_BRIEF_:
Across the records that follow, give the number of lines containing the word "تهران" and nothing else.

_THE RECORDS_:

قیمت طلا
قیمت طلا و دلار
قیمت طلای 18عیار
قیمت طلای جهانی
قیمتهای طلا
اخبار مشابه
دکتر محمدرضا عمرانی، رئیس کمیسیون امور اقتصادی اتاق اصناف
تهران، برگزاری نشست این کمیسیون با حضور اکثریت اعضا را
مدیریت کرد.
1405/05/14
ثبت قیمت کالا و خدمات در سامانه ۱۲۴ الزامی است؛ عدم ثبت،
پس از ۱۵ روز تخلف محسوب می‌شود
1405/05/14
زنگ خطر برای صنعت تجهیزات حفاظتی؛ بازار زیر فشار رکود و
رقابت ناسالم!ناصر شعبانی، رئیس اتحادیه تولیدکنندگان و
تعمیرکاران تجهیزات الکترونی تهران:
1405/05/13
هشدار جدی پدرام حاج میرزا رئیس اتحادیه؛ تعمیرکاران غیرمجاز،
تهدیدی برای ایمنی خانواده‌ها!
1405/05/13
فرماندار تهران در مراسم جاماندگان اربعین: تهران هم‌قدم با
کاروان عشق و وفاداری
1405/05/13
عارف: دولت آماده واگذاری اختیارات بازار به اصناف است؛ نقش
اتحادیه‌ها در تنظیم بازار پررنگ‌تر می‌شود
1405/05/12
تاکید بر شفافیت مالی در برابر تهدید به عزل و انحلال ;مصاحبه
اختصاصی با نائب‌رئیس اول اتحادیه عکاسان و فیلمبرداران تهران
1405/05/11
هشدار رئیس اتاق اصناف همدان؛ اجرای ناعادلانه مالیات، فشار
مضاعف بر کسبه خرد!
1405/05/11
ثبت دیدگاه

==

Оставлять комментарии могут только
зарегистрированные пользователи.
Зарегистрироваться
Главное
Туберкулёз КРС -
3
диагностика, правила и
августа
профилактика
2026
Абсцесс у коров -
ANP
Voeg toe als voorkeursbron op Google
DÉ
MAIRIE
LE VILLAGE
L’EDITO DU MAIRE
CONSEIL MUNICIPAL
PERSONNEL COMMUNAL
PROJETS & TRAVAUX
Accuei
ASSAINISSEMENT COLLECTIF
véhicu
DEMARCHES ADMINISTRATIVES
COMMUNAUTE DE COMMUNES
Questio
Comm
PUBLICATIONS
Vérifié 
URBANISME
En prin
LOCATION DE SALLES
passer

_TASK RESULT_:
4